The US is moving closer to establishing a comprehensive regulatory framework for digital assets, with JPMorgan indicating that the CLARITY Act is nearing completion. Negotiations among lawmakers and regulators have made significant progress, with only a few remaining issues to be resolved. A senior policy official noted that the number of contentious items has decreased from around a dozen to just 2-3, with the debate over stablecoin rewards now 'in a good place.' The CLARITY Act aims to define the regulatory landscape for digital assets in the US, including the division of oversight between agencies such as the SEC and CFTC, as well as the treatment of stablecoins and decentralized finance platforms. Lawmakers involved in the discussions have expressed optimism, with a Senate staffer stating that the draft legislation is 'very close' to being finalized. One of the most debated issues is whether stablecoin issuers should be allowed to offer yield-like rewards to users, which has drawn opposition from banks citing concerns over deposit-taking without equivalent regulatory safeguards. The latest proposals may find support from both crypto firms and traditional financial institutions, according to JPMorgan. However, the path forward is not without risks, as the final legislative text has yet to be released and no formal vote has been scheduled.

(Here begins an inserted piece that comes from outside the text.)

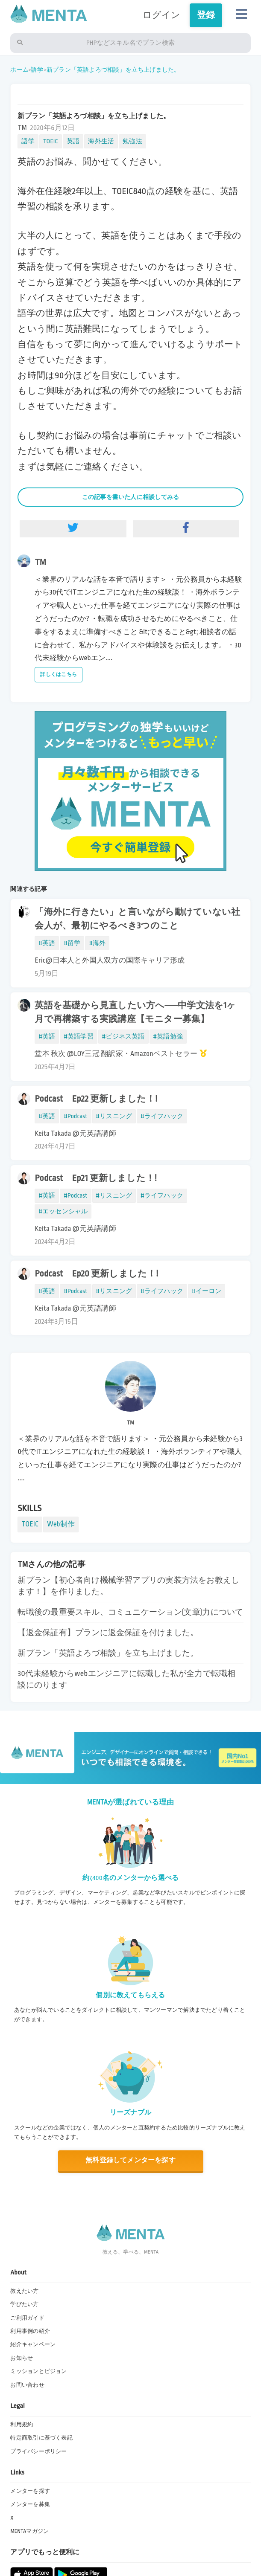 The image size is (261, 2576). I want to click on 詳しくはこちら, so click(58, 674).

The timing of the bill's passage is also a factor, with some policy experts warning that delays could push the bill into a more uncertain political environment. Despite these challenges, stakeholders appear willing to compromise to establish a workable framework, with one policy advisor noting that 'there is no such thing as a perfect bill.' If passed, the CLARITY Act would represent a significant step towards integrating digital assets into the US financial system, providing the regulatory clarity that industry participants have sought for years.